つまり、マスターが詳細に命令を下さなくても、私たちが独自に考えを巡らせて、対象を殲滅する、ということです。
『幼狐』の状態では、およそ全ての命令を、マスターが下すことになる、と考えてください」
「うーん」
「あなた様の今の疑問を言葉にします。
『では、『幼狐』の状態で召喚することに、意味があるのか?』。
そのように考えているのではないでしょうか?」
「心、読まれたー」
「『幼狐』状態にも利点があります。
それは、『消費魔力量が少ない』ということです。
我々は、魔力を一定以上消費すると、書籍内にて、魔力を回復する必要があります。
魔力消費量が少ないということは、つまり、一回の術者定着で、複数回召喚可能ということを意味しています」
「なるほどなー」
「特に、『幼体』状態の私は馬鹿なので、魔力を無駄遣いします。
それ故に、最も魔力消費が激しいと考えられます。
逆に、『幼体』状態の利点は、『一撃の攻撃力の高さ』です。
全てのエネルギーを持ってして体当たりを行うので、全てのエネルギーを相手にぶつけることが可能です。
また逆に、『壁』として利用するのもアリでしょう」
「『壁』は、申し訳ないなー」
「なので、『幼狐』、『幼体』に関しては、マスターが相手の隙を突き、そのタイミングで召喚してダメージを与える、という戦闘ストラテジーに向いています。

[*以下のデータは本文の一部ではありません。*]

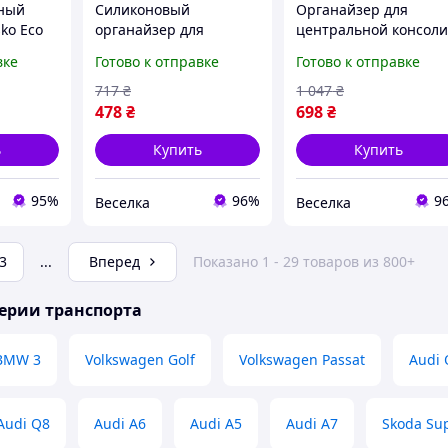
ьный
Силиконовый
Органайзер для
ko Eco
органайзер для
центральной консол
вый для
хранения мелочей и
автомобиля подставк
вке
Готово к отправке
Готово к отправке
ля
мусора в автомобиле
для напитков и
ра и
для задней части
мелочей удобный
717
₴
1 047
₴
P22-G
подлокотника FLAME
аксессуар для авто
478
₴
698
₴
FLAME
ь
Купить
Купить
95%
96%
9
Веселка
Веселка
3
...
Вперед
Показано 1 - 29 товаров из 800+
ерии транспорта
BMW 3
Volkswagen Golf
Volkswagen Passat
Audi 
Audi Q8
Audi A6
Audi A5
Audi A7
Skoda Su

長期的な召喚には向きませんので、その点、ご注意ください」
「了解」
「さて、では最後に私、『成体』状態についてです。
利点は最も自律的行動を得意とする、ということです。
魔力を無駄遣いしませんので、長期的な召喚にも向いています。
私が得意とするのは、式神の召喚です。
猫の形状に収束した複数の炎の魔力を操って、相手を翻弄することができます。
欠点は、式神、1匹1匹の威力は比較的弱い、ということです」
「そうは見えなかったけどね」
「比較的、です」
「例えばさ、敵さんが2人いるとして。
その1人を君に任せちゃってもいい?」
「可能です。
逆に、私はそのようなストラテジーにこそ向いていると思われます。
ただし、1点注意があります。
それは、魔力消費を節約するとは言っても、召喚時間は有限だということです。
あまりにも相手が強大な魔術師の場合、一時的な時間稼ぎしかできません」
「それで十分だよ。
これは凄い。
1人の人間が、一時的だとしても、2人分の戦闘能力を持つのか」
ウォード闘技場のCランクトーナメントで召喚の書を入手したときには、予測しえなかった。
私は、とんでもない力を手にしてしまったのである。
・・・
ここで。
なんとなく、思いつく。
私は、彼女に1歩づつ近づき。
そして両の手を持ってして、彼女を包み込んだ。
「やっぱり。
熱く、ない」
「私の魔力は、マスターに完全に隷属しています。
相性が良かったのでしょう。
本来、ここまで従属情報を共鳴させることは難しいのですが。
そこはマスターに才があったのだと考えます」
「幻魔降臨魔術、の、才能、か・・・」
私は、シナノ教授がかけてくれた言葉を思い出した。
その言葉が脳内から去っていくと、私の意識は再び目の前の少女に向く。
「改めて、これから、よろしくね、紅怜」
「お任せください、マスター」
ゆるかやな抱擁を堪能したのち、私は彼女から離れる。
「話をしたかったのは、ここまでになります。
最後に、提案ですが。
各状態の私を召喚する訓練をしておいた方がよいかもしれません」
「その提案、納得しかないよ。
じゃあ、早速やってみようかな」
私は、少女紅怜の召喚を解き、一旦、魔力を自分の体内に戻す。
そしてイメージするのは『幼女』。
『炎の幼女』。
彼女を脳内に描きながら、少しづつ魔力を空間中に放出する。
「呼ばれました!
マスター、召喚ありがとうございます。
でも、敵さんが見当たりませんね」
「ごめんね、紅怜。
紅怜を召喚する練習をしたかったんだよ」
「なるー。
それでも、呼んでくれて、うれしかったです。
せっかく出てきたので、曲芸でも見せましょうか?
バック転とか得意ですよー」
「見たい見たい」
クレイが華麗に後転。
空中に火の粉が舞う。
突撃させるだけではなく、いろんな攻撃を実現できるかもしれない、と思った。
「紅怜、1つ質問があるんだけど」
「なんでしょうか、マスター」
「ここまで紅怜、『幼狐』、『幼体』、『成体』って成長してきたけどさ・・・。
まだ、進化するの?」
『熟女紅怜』。
それもまた楽しみな。
「にゅー・・・。
たぶん、するかも、しれないし、しないかも・・・。
ごめんなさい、わからないです」
「そっか、ごめんね。
ありがとう」
「そもそも、私、進化できることを知りませんでした」
「そうなの?」
「進化する前は、お姉ちゃんのこと知りませんでした。
でも、今は知ってます」
よく、わからなく、なってきたな。
これ以上悩ませるのはかわいそうなので、ここでこの話題は切り上げ。
ここからローテーションで各状態の紅怜を召喚する訓練を再開したのでした。